- [Work order] Your task is to copy every line of the records below that contains "assez".

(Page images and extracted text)
--- START ---
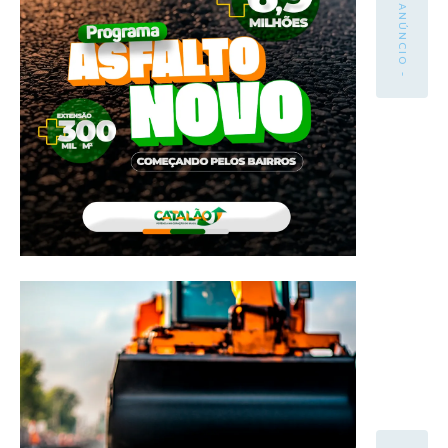
- ANÚNCIO -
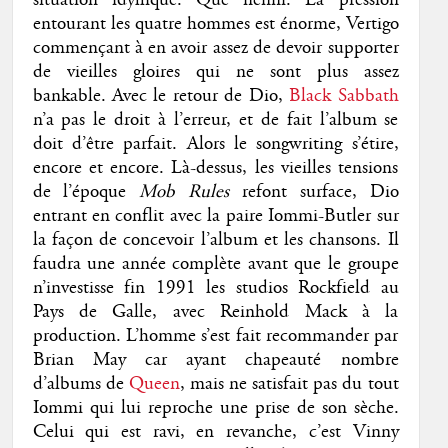
entourant les quatre hommes est énorme, Vertigo
commençant à en avoir assez de devoir supporter
de vieilles gloires qui ne sont plus assez
bankable. Avec le retour de Dio,
Black Sabbath
n’a pas le droit à l’erreur, et de fait l’album se
doit d’être parfait. Alors le songwriting s’étire,
encore et encore. Là-dessus, les vieilles tensions
de l’époque
Mob Rules
refont surface, Dio
entrant en conflit avec la paire Iommi-Butler sur
la façon de concevoir l’album et les chansons. Il
faudra une année complète avant que le groupe
n’investisse fin 1991 les studios Rockfield au
Pays de Galle, avec Reinhold Mack à la
production. L’homme s’est fait recommander par
Brian May car ayant chapeauté nombre
d’albums de
Queen
, mais ne satisfait pas du tout
Iommi qui lui reproche une prise de son sèche.
Celui qui est ravi, en revanche, c’est Vinny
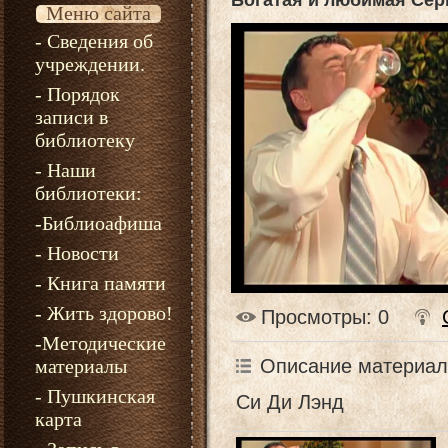
Богатая и любимая Сер
Меню сайта
- Сведения об
учреждении.
- Порядок
записи в
библиотеку
- Наши
библиотеки:
-Библиоафиша
- Новости
- Книга памяти
- Жить здорово!
Просмотры
: 0
-Методические
Описание материал
материалы
- Пушкинская
Си Ди Лэнд
карта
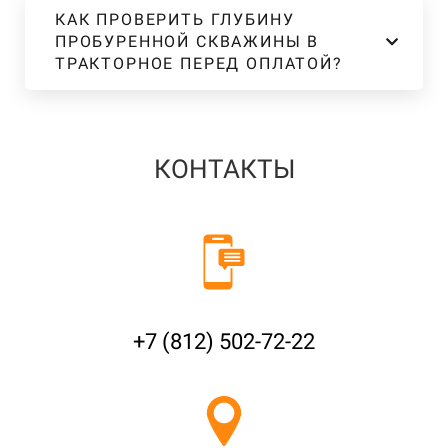
КАК ПРОВЕРИТЬ ГЛУБИНУ
ПРОБУРЕННОЙ СКВАЖИНЫ В
ТРАКТОРНОЕ ПЕРЕД ОПЛАТОЙ?
КОНТАКТЫ
+7 (812) 502-72-22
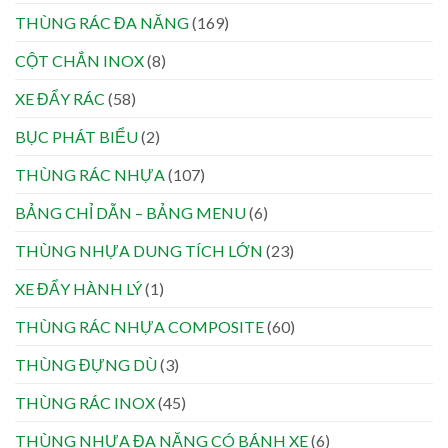
THÙNG RÁC ĐA NĂNG
(169)
CỘT CHẮN INOX
(8)
XE ĐẨY RÁC
(58)
BỤC PHÁT BIỂU
(2)
THÙNG RÁC NHỰA
(107)
BẢNG CHỈ DẪN – BẢNG MENU
(6)
THÙNG NHỰA DUNG TÍCH LỚN
(23)
XE ĐẨY HÀNH LÝ
(1)
THÙNG RÁC NHỰA COMPOSITE
(60)
THÙNG ĐỰNG DÙ
(3)
THÙNG RÁC INOX
(45)
THÙNG NHỰA ĐA NĂNG CÓ BÁNH XE
(6)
--- END ---
- [Task result]
commençant à en avoir assez de devoir supporter
de vieilles gloires qui ne sont plus assez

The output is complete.